How many cycles $A$ and $B$ can form this cycle:
$AB=(axyguimjrcwk)(bvqphsleofzt)(d)(n)$
I can see that $A$ and $B$ must share the cycle $(dn)$, and I believe due to ordering, both $A$ and $B$ must contain the same $24$ cycle each. So there should be only $1$ possible solution for $A$ and $B$. Is this right?
If you have a permutation with a cycle of length $n$, then that cycle can be created by two other permutations $A$ and $B$ with cycles that live within those $n$ elements, as long as those two permutations can be themselves created by composing a particular length-$n$ cyclic permutation $P$ with itself some number of times $a$ and $b$ (including $n$ itself!), so $A=P^a$ and $B=P^b$, and $\gcd (a+b, n)=1$. Your particular cycle is then $P^{a+b}$.

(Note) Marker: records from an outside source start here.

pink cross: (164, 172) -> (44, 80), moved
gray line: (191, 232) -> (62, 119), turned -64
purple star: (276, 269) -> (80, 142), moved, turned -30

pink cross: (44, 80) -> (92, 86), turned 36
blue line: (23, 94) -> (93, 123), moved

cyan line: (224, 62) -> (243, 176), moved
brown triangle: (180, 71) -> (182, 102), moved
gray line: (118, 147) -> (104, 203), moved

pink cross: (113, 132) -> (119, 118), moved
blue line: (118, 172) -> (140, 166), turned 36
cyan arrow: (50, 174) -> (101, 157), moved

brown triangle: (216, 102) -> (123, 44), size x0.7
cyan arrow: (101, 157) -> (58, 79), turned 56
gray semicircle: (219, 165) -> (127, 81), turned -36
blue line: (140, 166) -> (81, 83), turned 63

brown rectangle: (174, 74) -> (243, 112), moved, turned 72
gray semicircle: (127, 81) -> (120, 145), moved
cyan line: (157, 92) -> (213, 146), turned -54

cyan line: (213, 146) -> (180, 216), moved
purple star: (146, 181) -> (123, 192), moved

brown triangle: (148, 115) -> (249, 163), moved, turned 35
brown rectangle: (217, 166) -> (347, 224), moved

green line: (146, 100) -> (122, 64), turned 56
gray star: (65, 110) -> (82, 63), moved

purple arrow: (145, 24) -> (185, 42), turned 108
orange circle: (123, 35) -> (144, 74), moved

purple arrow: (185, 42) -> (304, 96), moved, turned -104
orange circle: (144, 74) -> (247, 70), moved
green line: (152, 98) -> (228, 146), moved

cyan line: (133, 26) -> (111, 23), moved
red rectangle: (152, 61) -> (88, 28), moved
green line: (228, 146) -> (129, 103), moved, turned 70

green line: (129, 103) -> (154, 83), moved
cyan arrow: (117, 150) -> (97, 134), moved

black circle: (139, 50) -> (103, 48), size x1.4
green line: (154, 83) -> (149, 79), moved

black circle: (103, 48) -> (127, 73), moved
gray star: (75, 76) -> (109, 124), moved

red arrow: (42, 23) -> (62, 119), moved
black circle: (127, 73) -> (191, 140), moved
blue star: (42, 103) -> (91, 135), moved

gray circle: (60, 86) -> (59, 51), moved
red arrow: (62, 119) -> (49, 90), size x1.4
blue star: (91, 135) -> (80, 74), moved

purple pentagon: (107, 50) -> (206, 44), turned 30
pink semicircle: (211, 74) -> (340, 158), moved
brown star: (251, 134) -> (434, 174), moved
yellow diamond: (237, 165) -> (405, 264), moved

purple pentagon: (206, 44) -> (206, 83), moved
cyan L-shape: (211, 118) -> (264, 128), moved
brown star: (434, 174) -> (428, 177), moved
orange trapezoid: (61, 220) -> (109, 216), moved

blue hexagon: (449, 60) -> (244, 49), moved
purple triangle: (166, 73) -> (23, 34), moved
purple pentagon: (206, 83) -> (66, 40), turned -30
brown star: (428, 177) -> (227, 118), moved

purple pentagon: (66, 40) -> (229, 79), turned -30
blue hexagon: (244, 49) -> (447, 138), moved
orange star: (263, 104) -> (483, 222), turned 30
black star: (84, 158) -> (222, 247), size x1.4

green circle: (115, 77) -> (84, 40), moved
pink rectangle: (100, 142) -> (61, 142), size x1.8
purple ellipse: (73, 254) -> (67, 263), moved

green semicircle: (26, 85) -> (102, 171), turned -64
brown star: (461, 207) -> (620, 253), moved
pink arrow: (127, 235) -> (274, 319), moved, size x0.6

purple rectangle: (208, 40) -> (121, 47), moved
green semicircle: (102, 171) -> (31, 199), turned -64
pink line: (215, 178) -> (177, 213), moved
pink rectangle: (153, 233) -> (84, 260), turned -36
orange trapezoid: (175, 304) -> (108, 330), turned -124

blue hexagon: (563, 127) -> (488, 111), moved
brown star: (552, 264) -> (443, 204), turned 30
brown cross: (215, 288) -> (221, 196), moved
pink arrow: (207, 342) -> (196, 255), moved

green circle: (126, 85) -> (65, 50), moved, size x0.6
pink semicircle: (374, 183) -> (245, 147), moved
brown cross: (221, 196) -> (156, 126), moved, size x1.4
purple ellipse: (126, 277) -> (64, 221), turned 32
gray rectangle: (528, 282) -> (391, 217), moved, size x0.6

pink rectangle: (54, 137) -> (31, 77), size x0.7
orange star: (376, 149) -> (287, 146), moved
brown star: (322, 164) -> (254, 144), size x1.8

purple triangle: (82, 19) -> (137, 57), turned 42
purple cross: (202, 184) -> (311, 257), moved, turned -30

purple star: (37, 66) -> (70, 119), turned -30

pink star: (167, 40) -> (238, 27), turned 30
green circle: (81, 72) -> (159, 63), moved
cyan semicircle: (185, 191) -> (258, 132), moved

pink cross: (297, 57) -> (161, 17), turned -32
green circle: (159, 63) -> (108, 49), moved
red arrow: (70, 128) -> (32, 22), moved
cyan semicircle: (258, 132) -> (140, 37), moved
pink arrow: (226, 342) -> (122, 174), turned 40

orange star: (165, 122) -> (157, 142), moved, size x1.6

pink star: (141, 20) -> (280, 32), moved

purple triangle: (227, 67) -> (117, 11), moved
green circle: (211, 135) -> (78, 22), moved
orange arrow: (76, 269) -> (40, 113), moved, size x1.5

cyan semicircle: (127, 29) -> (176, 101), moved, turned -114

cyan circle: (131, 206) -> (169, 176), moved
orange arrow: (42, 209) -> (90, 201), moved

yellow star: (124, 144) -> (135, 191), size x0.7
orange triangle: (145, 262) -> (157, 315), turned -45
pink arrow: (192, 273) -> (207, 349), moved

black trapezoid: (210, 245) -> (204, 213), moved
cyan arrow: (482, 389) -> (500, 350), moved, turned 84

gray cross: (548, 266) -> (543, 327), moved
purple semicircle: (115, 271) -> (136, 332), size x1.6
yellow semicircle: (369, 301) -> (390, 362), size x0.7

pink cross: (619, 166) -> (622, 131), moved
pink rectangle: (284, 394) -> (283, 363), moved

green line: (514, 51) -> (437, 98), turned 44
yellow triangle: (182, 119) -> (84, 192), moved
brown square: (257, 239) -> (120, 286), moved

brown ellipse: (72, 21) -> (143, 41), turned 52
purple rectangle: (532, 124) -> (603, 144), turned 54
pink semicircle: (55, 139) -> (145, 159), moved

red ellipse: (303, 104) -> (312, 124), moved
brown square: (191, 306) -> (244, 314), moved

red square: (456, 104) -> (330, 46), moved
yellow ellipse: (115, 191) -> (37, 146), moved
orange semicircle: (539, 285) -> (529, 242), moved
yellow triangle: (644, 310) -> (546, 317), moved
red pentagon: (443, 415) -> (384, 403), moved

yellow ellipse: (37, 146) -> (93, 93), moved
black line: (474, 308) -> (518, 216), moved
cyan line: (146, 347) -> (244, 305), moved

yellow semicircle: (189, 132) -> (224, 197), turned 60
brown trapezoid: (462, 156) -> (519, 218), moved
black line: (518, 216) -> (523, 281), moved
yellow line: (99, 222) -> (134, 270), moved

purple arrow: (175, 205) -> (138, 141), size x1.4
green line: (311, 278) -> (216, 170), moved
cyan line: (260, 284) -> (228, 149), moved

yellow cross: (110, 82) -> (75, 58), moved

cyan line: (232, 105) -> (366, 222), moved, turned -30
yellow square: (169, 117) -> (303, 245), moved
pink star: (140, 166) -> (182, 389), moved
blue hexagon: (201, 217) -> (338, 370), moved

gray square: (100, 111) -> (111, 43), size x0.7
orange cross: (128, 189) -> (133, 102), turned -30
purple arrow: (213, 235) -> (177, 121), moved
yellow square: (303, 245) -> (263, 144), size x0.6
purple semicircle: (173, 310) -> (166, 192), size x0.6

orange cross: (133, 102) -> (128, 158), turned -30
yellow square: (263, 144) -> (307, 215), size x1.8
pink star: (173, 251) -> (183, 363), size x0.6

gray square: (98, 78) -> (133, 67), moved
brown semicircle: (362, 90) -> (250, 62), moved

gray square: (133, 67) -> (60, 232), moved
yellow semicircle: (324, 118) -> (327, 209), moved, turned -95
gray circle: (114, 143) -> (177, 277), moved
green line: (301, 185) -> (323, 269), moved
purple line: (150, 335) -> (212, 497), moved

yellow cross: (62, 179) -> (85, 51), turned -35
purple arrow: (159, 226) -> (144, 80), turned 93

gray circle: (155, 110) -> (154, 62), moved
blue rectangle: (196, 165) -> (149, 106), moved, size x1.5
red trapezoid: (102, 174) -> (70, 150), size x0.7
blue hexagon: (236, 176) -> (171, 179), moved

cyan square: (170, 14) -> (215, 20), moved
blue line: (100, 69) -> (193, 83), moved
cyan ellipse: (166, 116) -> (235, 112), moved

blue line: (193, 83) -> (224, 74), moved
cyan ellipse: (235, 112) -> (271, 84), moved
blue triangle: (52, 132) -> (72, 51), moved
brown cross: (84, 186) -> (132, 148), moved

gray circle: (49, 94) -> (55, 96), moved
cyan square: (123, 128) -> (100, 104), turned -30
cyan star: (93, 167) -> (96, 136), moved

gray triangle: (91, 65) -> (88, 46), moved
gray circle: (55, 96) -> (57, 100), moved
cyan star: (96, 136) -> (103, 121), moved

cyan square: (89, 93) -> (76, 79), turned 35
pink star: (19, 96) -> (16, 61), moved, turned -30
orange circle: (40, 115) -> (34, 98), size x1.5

For instance, $(aie)(bjf)(ckg)(dlh)\times(adgj)(behk)(cfil)=(lkjihgfedcba)$; for $P=(abcdefghijkl)$, this is $P^8P^3=P^{11}\left(=P^{-1}\right)$
Similarly, if you have a permutation with $m$ cycles of length $n$, you can create this with two other cycles the same way, using a $P$ of length $mn$, and $\gcd(a+b,mn)=m$.
Finally, two permutation hunks that work on disjoint piles of elements can be combined in a single permutation hunk without a problem.
So, for your case, you have several options here: you can consider the two $12$-cycles as independent (so you're looking at two disjoint $12$-length permutations) or together (so you're looking at a $24$-length permutation); similarly, your two $1$-length permutations can be considered also a single $2$-length permutation, but they don't have to be.